Prep Time 10 minutes
Cook Time 20 minutes
Total Time 30 minutes
Servings 2
Calories 122kcal


  • 1 Russet potato about 1 pound
  • 1 cup cooked farro
  • 1 Tablespoon chopped fresh chives plus more for garnish
  • 2 salmon filets about 6 ounces each
  • 2 Tablespoons lemon curd plus more for serving
  • olive oil for frying
  • salt and pepper


  • Heat your oven to 400ºF. Line a baking sheet with foil for easy cleanup.
  • Shred the potato into a mixing bowl and season with salt and pepper. Let sit 5 minutes to help release some liquid. Using your hands, squeeze as much moisture out of the potatoes as you can and transfer them to a second bowl. Stir in the farro and chopped chives.
  • Heat a heavy skillet over medium heat. Add enough oil so that it comes to a depth of about 1/8-inch. When the oil is hot. Drop handfuls of potatoes into the pan to create 4-inch rounds that are about 1/4 inch thick. Cook for 6 minutes, or until the bottom is golden brown and the top begins to look opaque. Use a spatula to flip, then cook another 4-6 minutes on the second side. Remove from the pan and drain on paper towels.
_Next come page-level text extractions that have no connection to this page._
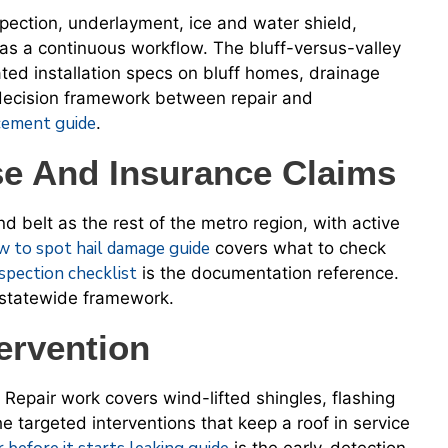
spection, underlayment, ice and water shield,
up as a continuous workflow. The bluff-versus-valley
ted installation specs on bluff homes, drainage
decision framework between repair and
acement guide
.
 And Insurance Claims
ind belt as the rest of the metro region, with active
w to spot hail damage guide
covers what to check
spection checklist
is the documentation reference.
 statewide framework.
ervention
 Repair work covers wind-lifted shingles, flashing
e targeted interventions that keep a roof in service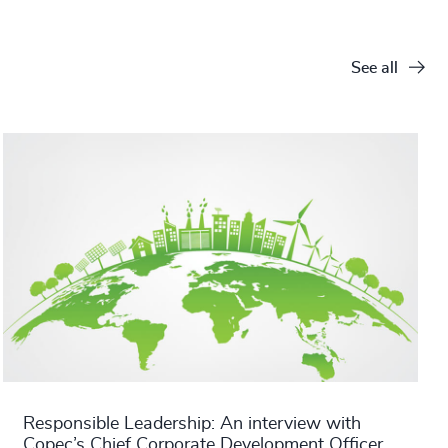
See all
Responsible Leadership: An interview with
Copec’s Chief Corporate Development Officer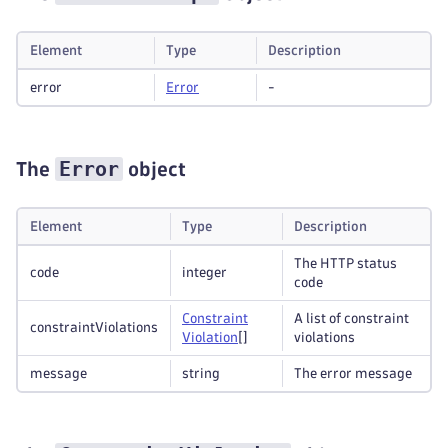
Element
Type
Description
error
Error
-
Error
The
object
Element
Type
Description
The HTTP status
code
integer
code
Constraint
A list of constraint
constraintViolations
Violation
[]
violations
message
string
The error message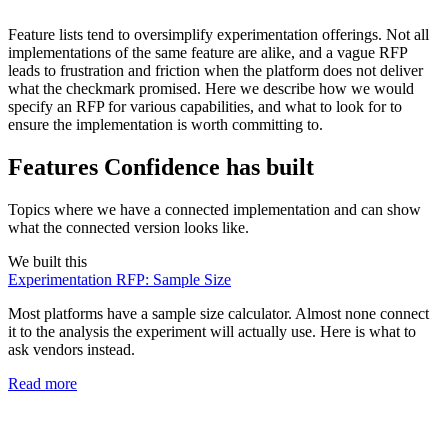
Feature lists tend to oversimplify experimentation offerings. Not all
implementations of the same feature are alike, and a vague RFP
leads to frustration and friction when the platform does not deliver
what the checkmark promised. Here we describe how we would
specify an RFP for various capabilities, and what to look for to
ensure the implementation is worth committing to.
Features Confidence has built
Topics where we have a connected implementation and can show
what the connected version looks like.
We built this
Experimentation RFP: Sample Size
Most platforms have a sample size calculator. Almost none connect
it to the analysis the experiment will actually use. Here is what to
ask vendors instead.
Read more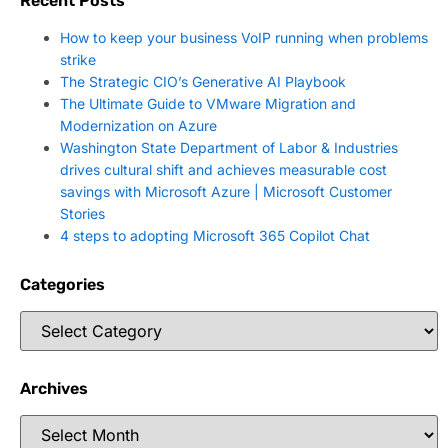
Recent Posts
How to keep your business VoIP running when problems
strike
The Strategic CIO’s Generative AI Playbook
The Ultimate Guide to VMware Migration and
Modernization on Azure
Washington State Department of Labor & Industries
drives cultural shift and achieves measurable cost
savings with Microsoft Azure | Microsoft Customer
Stories
4 steps to adopting Microsoft 365 Copilot Chat
Categories
Archives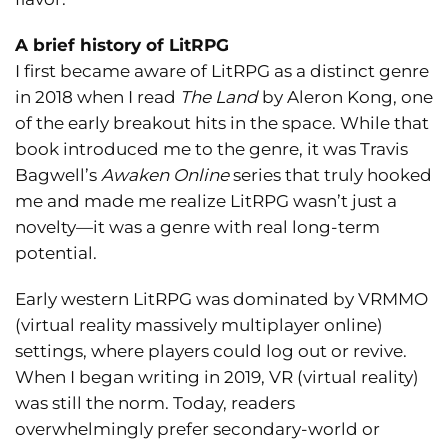
A brief history of LitRPG
I first became aware of LitRPG as a distinct genre
in 2018 when I read
The Land
by Aleron Kong, one
of the early breakout hits in the space. While that
book introduced me to the genre, it was Travis
Bagwell’s
Awaken Online
series that truly hooked
me and made me realize LitRPG wasn’t just a
novelty—it was a genre with real long-term
potential.
Early western LitRPG was dominated by VRMMO
(virtual reality massively multiplayer online)
settings, where players could log out or revive.
When I began writing in 2019, VR (virtual reality)
was still the norm. Today, readers
overwhelmingly prefer secondary-world or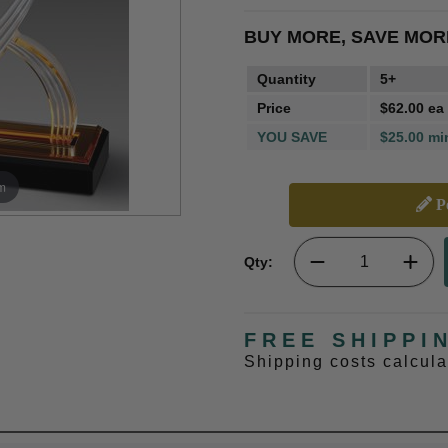
BUY MORE, SAVE MOR
Quantity
5+
Price
$62.00 ea
YOU SAVE
$25.00 mi
m
Pe
Qty:
FREE SHIPPI
Shipping costs calcul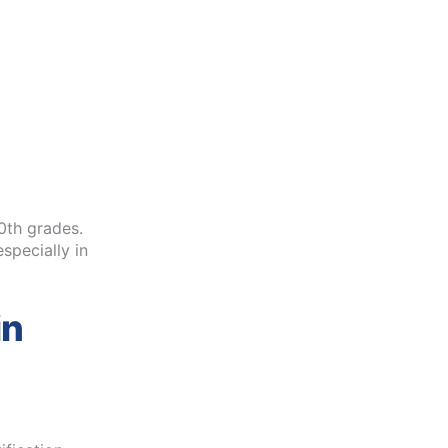
0th grades.
specially in
in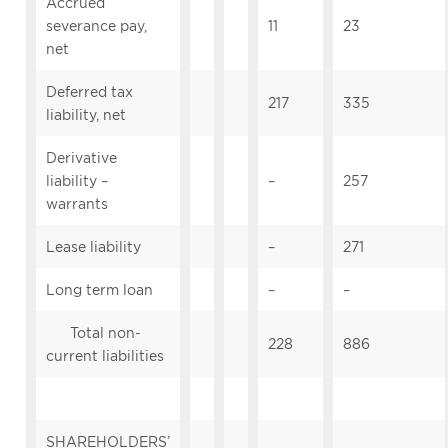
Accrued
severance pay,
11
23
net
Deferred tax
217
335
liability, net
Derivative
liability –
–
257
warrants
Lease liability
–
271
Long term loan
–
–
Total non-
228
886
current liabilities
SHAREHOLDERS’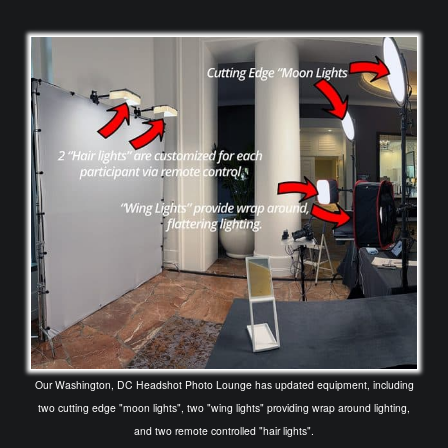
Our Washington, DC Headshot Photo Lounge has updated equipment, including
two cutting edge "moon lights", two "wing lights" providing wrap around lighting,
and two remote controlled "hair lights".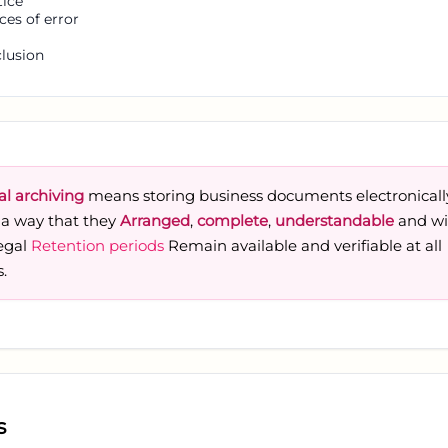
tice
ces of error
lusion
al archiving
means storing business documents electronicall
 a way that they
Arranged
,
complete
,
understandable
and wi
legal
Retention periods
Remain available and verifiable at all
.
s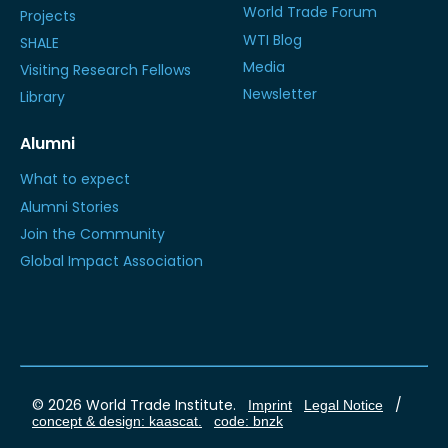
World Trade Forum
Projects
WTI Blog
SHALE
Media
Visiting Research Fellows
Newsletter
Library
Alumni
What to expect
Alumni Stories
Join the Community
Global Impact Association
© 2026 World Trade Institute.
/
Imprint
Legal Notice
concept & design: kaascat.
code: bnzk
  • Place the salmon skin-side down onto a baking sheet. Spread each filet with 1 tablespoon of lemon curd; season with salt and pepper. Bake 12-15 minutes, or until cooked to your liking.
  • Remove the salmon from the oven and garnish with chopped chives, if desired. Serve with additional lemon curd and the potato-farro rosti.